А 29 декабря 1950 года в кабинет Берии зашел секретарь, забрать подписанные бумаги, и задержался, ожидая, когда Берия закончит писать резолюцию на очередном документе.

– Кстати, товарищ Берия. Из отдела кадров МГУ позвонили по поводу Лаврентьева – они запомнили, что мы им интересовались.

Берия поднял голову и с интересом посмотрел на секретаря.

– У него отца нет, а мать – медсестра. Короче, у него нет денег, чтобы оплатить учебу в университете. Его выгоняют.

Он раньше подрабатывал и оплачивал учебу сам, а сейчас, видимо, не получается.

– Та-ак! – Берия стукнул кулаком по столу. – Я чувствовал, что университету имени Ломоносова Ломоносовы не нужны,– и снял телефонную трубку. – Соедините с Махневым, – распорядился он и через полминуты жестко напомнил Махневу. – Я просил познакомить меня с Лаврентьевым и Сахаровым… Я просил напоминать… – Берия посмотрел свое расписание в календаре и согласовал дату, – 6-7 января, часиков на 9-10 вечера.

Затем, обращаясь к секретарю, дал задание.

– Позвоните в отдел кадров МГУ, пусть не спешат с отчислением, мы этот вопрос решим.

А у Олега началась зимняя сессия. После первого экзамена по математике он вернулся в общежитие поздно вечером и неожиданно узнал от соседей по комнате, что его разыскивали и оставили номер телефона, по которому Олег должен позвонить, как только придет. Человек на другом конце провода представился: «Министр измерительного приборостроения Махнев», – и предложил приехать к нему прямо сейчас, хотя время было позднее. Сказал: «Подъезжайте к Спасским воротам». Пораженный Олег не сразу поверил, что его приглашают в Кремль, который в то время был закрыт для доступа посетителей, и переспросил адрес, а министр терпеливо стал объяснять, куда надо ехать.

В бюро пропусков, кроме Олега, был еще один молодой мужчина, который внимательно на него посмотрел, когда Олег, получая пропуск, назвал свою фамилию.

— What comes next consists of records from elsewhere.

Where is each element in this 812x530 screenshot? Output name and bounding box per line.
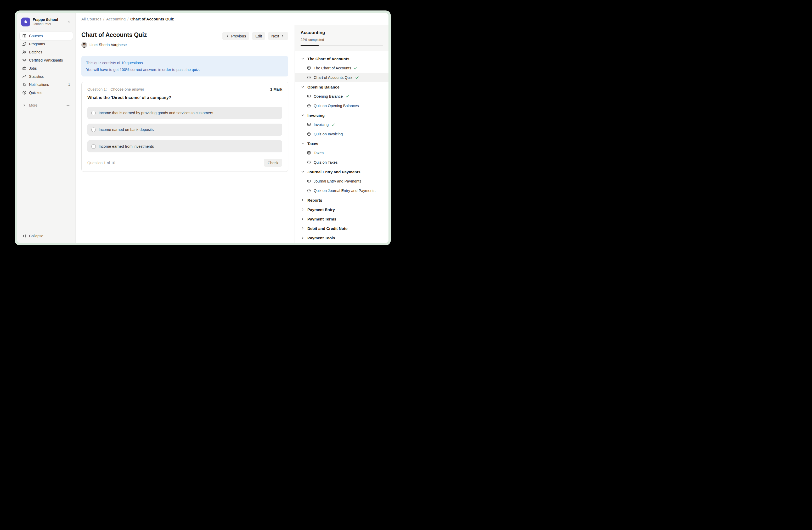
quiz-instruction-line: This quiz consists of 10 questions. — [86, 59, 284, 66]
outline-section-reports[interactable]: Reports — [295, 195, 389, 205]
sidebar-item-label: Quizzes — [29, 90, 42, 95]
app-window: Frappe School Jannat Patel CoursesProgra… — [17, 13, 389, 243]
check-icon — [355, 75, 359, 80]
outline-item-quiz-on-invoicing[interactable]: Quiz on Invoicing — [295, 129, 389, 139]
author-row: Linet Sherin Varghese — [81, 42, 147, 48]
left-sidebar: Frappe School Jannat Patel CoursesProgra… — [17, 13, 76, 243]
breadcrumb-all-courses[interactable]: All Courses — [81, 17, 102, 21]
question-text: What is the 'Direct Income' of a company… — [87, 95, 282, 100]
lesson-icon — [307, 66, 311, 70]
outline-item-chart-of-accounts-quiz[interactable]: Chart of Accounts Quiz — [295, 73, 389, 82]
quiz-instructions-banner: This quiz consists of 10 questions.You w… — [81, 56, 288, 76]
sidebar-item-jobs[interactable]: Jobs — [20, 64, 73, 72]
radio-button[interactable] — [91, 111, 96, 115]
outline-item-opening-balance[interactable]: Opening Balance — [295, 92, 389, 101]
check-button[interactable]: Check — [264, 159, 282, 167]
chevron-down-icon — [301, 85, 305, 89]
radio-button[interactable] — [91, 144, 96, 149]
chevron-right-icon — [301, 226, 305, 231]
previous-button[interactable]: Previous — [222, 32, 249, 40]
sidebar-menu: CoursesProgramsBatchesCertified Particip… — [20, 32, 73, 97]
chevron-down-icon[interactable] — [67, 20, 71, 24]
sidebar-item-courses[interactable]: Courses — [20, 32, 73, 40]
breadcrumb-separator: / — [103, 17, 104, 21]
sidebar-item-label: Courses — [29, 34, 43, 38]
answer-option[interactable]: Income earned on bank deposits — [87, 124, 282, 136]
outline-item-quiz-on-taxes[interactable]: Quiz on Taxes — [295, 158, 389, 167]
radio-button[interactable] — [91, 127, 96, 132]
outline-section-debit-and-credit-note[interactable]: Debit and Credit Note — [295, 224, 389, 233]
course-outline-list: The Chart of AccountsThe Chart of Accoun… — [295, 51, 389, 243]
chevron-right-icon — [301, 217, 305, 221]
app-frame: Frappe School Jannat Patel CoursesProgra… — [15, 11, 391, 245]
chevron-right-icon — [22, 103, 26, 107]
outline-item-label: Quiz on Taxes — [314, 160, 338, 165]
outline-item-journal-entry-and-payments[interactable]: Journal Entry and Payments — [295, 177, 389, 186]
quiz-icon — [307, 189, 311, 193]
quiz-icon — [307, 104, 311, 108]
sidebar-item-programs[interactable]: Programs — [20, 40, 73, 48]
outline-section-title: Payment Terms — [307, 217, 336, 221]
desktop-background: Frappe School Jannat Patel CoursesProgra… — [0, 0, 406, 265]
lesson-icon — [307, 151, 311, 155]
answer-option[interactable]: Income earned from investments — [87, 140, 282, 152]
sidebar-item-more[interactable]: More — [20, 101, 73, 109]
breadcrumb-accounting[interactable]: Accounting — [106, 17, 126, 21]
outline-item-quiz-on-opening-balances[interactable]: Quiz on Opening Balances — [295, 101, 389, 111]
sidebar-item-notifications[interactable]: Notifications1 — [20, 80, 73, 88]
bell-icon — [22, 83, 26, 87]
author-name: Linet Sherin Varghese — [89, 43, 127, 47]
author-avatar — [81, 42, 87, 48]
outline-section-journal-entry-and-payments[interactable]: Journal Entry and Payments — [295, 167, 389, 177]
chevron-right-icon — [301, 236, 305, 240]
edit-button[interactable]: Edit — [252, 32, 265, 40]
outline-section-opening-balance[interactable]: Opening Balance — [295, 82, 389, 92]
outline-section-invoicing[interactable]: Invoicing — [295, 111, 389, 120]
answer-option[interactable]: Income that is earned by providing goods… — [87, 107, 282, 119]
sidebar-item-label: Programs — [29, 42, 45, 46]
outline-item-quiz-on-journal-entry-and-payments[interactable]: Quiz on Journal Entry and Payments — [295, 186, 389, 195]
sidebar-item-quizzes[interactable]: Quizzes — [20, 88, 73, 97]
next-button[interactable]: Next — [268, 32, 288, 40]
sidebar-item-batches[interactable]: Batches — [20, 48, 73, 56]
outline-item-label: Chart of Accounts Quiz — [314, 75, 352, 80]
workspace-name: Frappe School — [33, 17, 64, 22]
outline-section-title: Opening Balance — [307, 85, 339, 89]
page-title: Chart of Accounts Quiz — [81, 31, 147, 39]
question-card: Question 1: Choose one answer 1 Mark Wha… — [81, 82, 288, 172]
outline-section-taxes[interactable]: Taxes — [295, 139, 389, 148]
content-column: All Courses / Accounting / Chart of Acco… — [76, 13, 389, 243]
sidebar-item-label: Notifications — [29, 83, 49, 87]
outline-item-the-chart-of-accounts[interactable]: The Chart of Accounts — [295, 64, 389, 73]
outline-section-payment-terms[interactable]: Payment Terms — [295, 214, 389, 224]
outline-item-invoicing[interactable]: Invoicing — [295, 120, 389, 129]
sidebar-item-statistics[interactable]: Statistics — [20, 72, 73, 80]
plus-icon[interactable] — [66, 103, 70, 107]
chevron-down-icon — [301, 141, 305, 145]
outline-section-title: Invoicing — [307, 113, 325, 117]
chevron-left-icon — [226, 34, 230, 38]
course-progress-label: 22% completed — [301, 38, 383, 42]
collapse-sidebar-button[interactable]: Collapse — [20, 232, 73, 240]
workspace-switcher[interactable]: Frappe School Jannat Patel — [20, 16, 73, 28]
question-number-label: Question 1: — [87, 87, 107, 92]
breadcrumb-bar: All Courses / Accounting / Chart of Acco… — [76, 13, 389, 25]
lesson-icon — [307, 123, 311, 127]
breadcrumb-current: Chart of Accounts Quiz — [130, 17, 174, 21]
outline-item-taxes[interactable]: Taxes — [295, 148, 389, 158]
route-icon — [22, 42, 26, 46]
outline-section-payment-entry[interactable]: Payment Entry — [295, 205, 389, 214]
quiz-icon — [307, 132, 311, 136]
outline-section-payment-tools[interactable]: Payment Tools — [295, 233, 389, 242]
main-content: Chart of Accounts Quiz Linet Sherin Varg… — [76, 25, 294, 243]
outline-section-the-chart-of-accounts[interactable]: The Chart of Accounts — [295, 54, 389, 64]
chevron-down-icon — [301, 57, 305, 61]
check-icon — [354, 66, 358, 70]
chevron-right-icon — [301, 198, 305, 202]
sidebar-item-certified-participants[interactable]: Certified Participants — [20, 56, 73, 64]
briefcase-icon — [22, 66, 26, 70]
outline-item-label: Invoicing — [314, 123, 329, 127]
answer-option-label: Income earned from investments — [99, 144, 154, 149]
outline-section-title: Reports — [307, 198, 322, 203]
outline-item-label: Opening Balance — [314, 94, 343, 98]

Оказалось, что им нужно идти по одному адресу, и когда они пришли в приемную, Махнев вышел из кабинета и познакомил их.

Так Андрей Дмитриевич Сахаров впервые увидел человека, изобретение которого самого Сахарова прославит.

На столе у министра Лаврентьев увидел свою вторую, аккуратно отпечатанную работу, а рисунок к ней уже был выполнен тушью. Кто-то прошелся по тексту красным карандашом, подчеркнув отдельные слова и сделав пометки на полях. Махнев спросил, читал ли Сахаров эту работу Лаврентьева. Оказалось, что он читал и предыдущую, и эти работы произвели на него сильное впечатление. Особенно важным он считал выбор Олегом умеренной плотности плазмы.

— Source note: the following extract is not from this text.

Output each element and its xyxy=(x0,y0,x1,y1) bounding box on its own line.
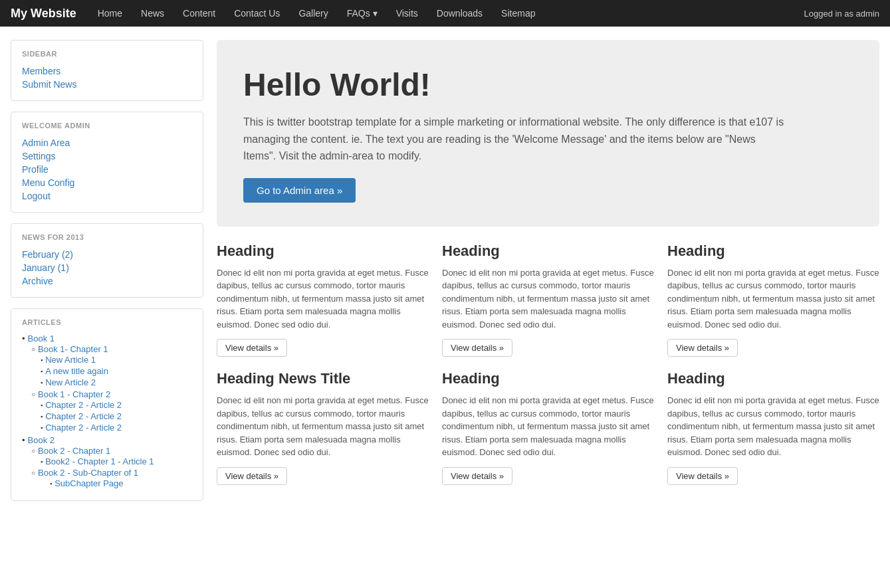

Несколько дней спустя, Олег и Андрей снова встретились в приемной Махнева, и опять поздно вечером. Махнев объявил, что их примет председатель Специального комитета, но придется подождать, так как у него совещание. Ждать пришлось довольно долго, а потом все пошли в здание Совета Министров СССР. Прошли три поста: в вестибюле здания, при выходе из лифта и в середине довольно длинного коридора, – и, наконец, попали в большую сильно накуренную комнату с длинным столом посередине. Форточки были открыты, но помещение еще не проветрилось.

Махнев сразу ушел на доклад, а Лаврентьев с Сахаровым остались на попечении молоденьких капитанов с голубыми погонами, которые начали угощать их лимонадом, но Олег с Андреем стеснялись, и Олег долго потом жалел, что не попробовал, какой лимонад пьют министры.

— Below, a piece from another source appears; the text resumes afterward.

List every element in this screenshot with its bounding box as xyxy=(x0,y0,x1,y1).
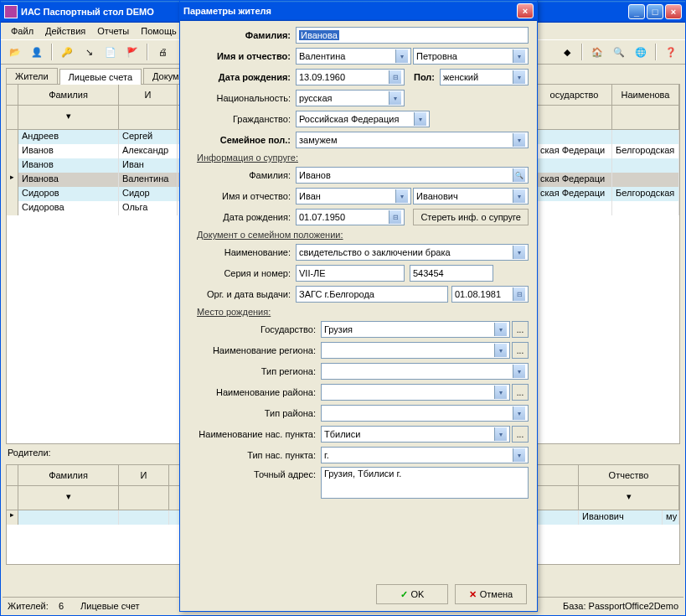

Минут через тридцать в кабинет был вызван Сахаров, а еще через десять – Лаврентьев. Он открыл дверь и попал в слабо освещенную и пустую комнату. За следующей дверью находился внушительных размеров кабинет с большим письменным столом и приставленным к нему буквой Т столом для совещаний, из-за которого поднялся грузный мужчина в пенсне. Он подошел, подал руку, предложил садиться и первым же вопросом огорошил.

– У вас что, зубы болят? – спросил он и, начав выслушивать, почему у Олега пухлые щеки, махнул Сахарову рукой, – можете идти.

В приемной Сахаров с устремленным вдаль взглядом и счастливым лицом сразу же подошел к столику с лимонадом.

– Нельзя ли стакан лимонада? – сипящим от пересохшего горла голосом, попросил он.

Капитан открыл бутылку и налил полный стакан, Сахаров с тем же взглядом машинально залпом опрокинул его в рот и снова подставил стакан капитану, тот налил, и Сахаров выпил второй стакан несколько медленнее, но снова подставил его капитану.

Капитан, улыбаясь, начал открывать вторую бутылку.

– Понравился лимонад?

– Что? – Андрей непонимающе посмотрел на стакан в своей руке – Да, да, очень понравился. Спасибо! – поставил стакан на столик и, потирая подбородок, отошел к столу заседаний и опустился на стул.

А в это время в своем кабинете Берия, в присутствии Махнева, ставил Лаврентьеву задачу.

– Это не мне, это СССР необходимо, чтобы ты как можно быстрее включился в работу по термоядерным проблемам. Поэтому я и прошу тебя сделать все, чтобы закончить МГУ не за пять, а за четыре года. И, конечно, тебе надо уже сейчас втягиваться в эту работу.

– Я понял, товарищ Берия, я приложу все силы.

– Молодец. Я на это надеюсь. А теперь скажи, Олег, чем я могу тебе помочь?

– Мне ничего не надо… – смутился Лаврентьев.

– Олег! – укоризненно протянул Берия. – Я заместитель главы Советского государства. Я многое могу. Чем тебе помочь?

– Нет, – еще больше смущаясь, ответил Олег. – Я сам. Мне точно ничего не надо.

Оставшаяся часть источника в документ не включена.